- Interactive map of Frelard Tamales

Restaurant information
- Established: 2015
- Owners: Osbaldo Hernandez; Dennis Ramey;
- Food type: Mexican
- Location: Seattle, Washington, United States
- Coordinates: 47°40′32″N 122°19′31″W﻿ / ﻿47.67567°N 122.3252°W

= Frelard Tamales =

Mexican restaurant in Seattle, Washington, U.S.

Frelard Tamales is a Mexican restaurant in Seattle, in the U.S. state of Washington.

== Description ==
The Mexican restaurant specializes in tamales. Varieties include salsa roja pork, salsa verde chicken, and vegan and vegetarian options such as sweet potato and mole or salsa roja and jackfruit. The drink menu has included agua de horchata. Guests can purchase frozen tamales to prepare at home.

== History ==
Owners and spouses Osbaldo Hernandez and Dennis Ramey established in 2015 and began operating at farmers' markets. Plans to open a brick and mortar restaurant were confirmed in 2018.

In 2020, the restaurant served free food to select people impacted by the COVID-19 pandemic. Frelard also sold gift sets during the pandemic, with food and other products by local businesses.

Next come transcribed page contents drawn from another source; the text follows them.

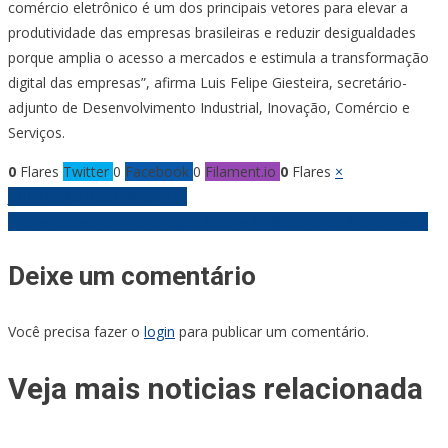
comércio eletrônico é um dos principais vetores para elevar a
produtividade das empresas brasileiras e reduzir desigualdades
porque amplia o acesso a mercados e estimula a transformação
digital das empresas”, afirma Luis Felipe Giesteira, secretário-
adjunto de Desenvolvimento Industrial, Inovação, Comércio e
Serviços.
0
Flares
Twitter
0
Facebook
0
Filament.io
0
Flares
×
Navegação
JORNAL A TRIBUNA Nº 335
Bruna Louise leva novo espetáculo a Anápolis e Goiânia em abril
de
Deixe um comentário
Post
Você precisa fazer o
login
para publicar um comentário.
Veja mais noticias relacionada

Frelard has been a vendor at the U District Street Fair, and has celebrated LGBT pride month.

== Reception ==
In 2021, Kierra Elfalan of KING-TV said the restaurant "brings rich flavors, Hispanic culture to Seattle". Writers for Eater Seattle included Frelard in multiple lists in 2022, including "16 Marvelous Mexican Restaurants in the Seattle Area", "Some of the Best Inexpensive Meals in Seattle", "14 Fantastic Green Lake Restaurants", " and "The 38 Essential Restaurants in Seattle".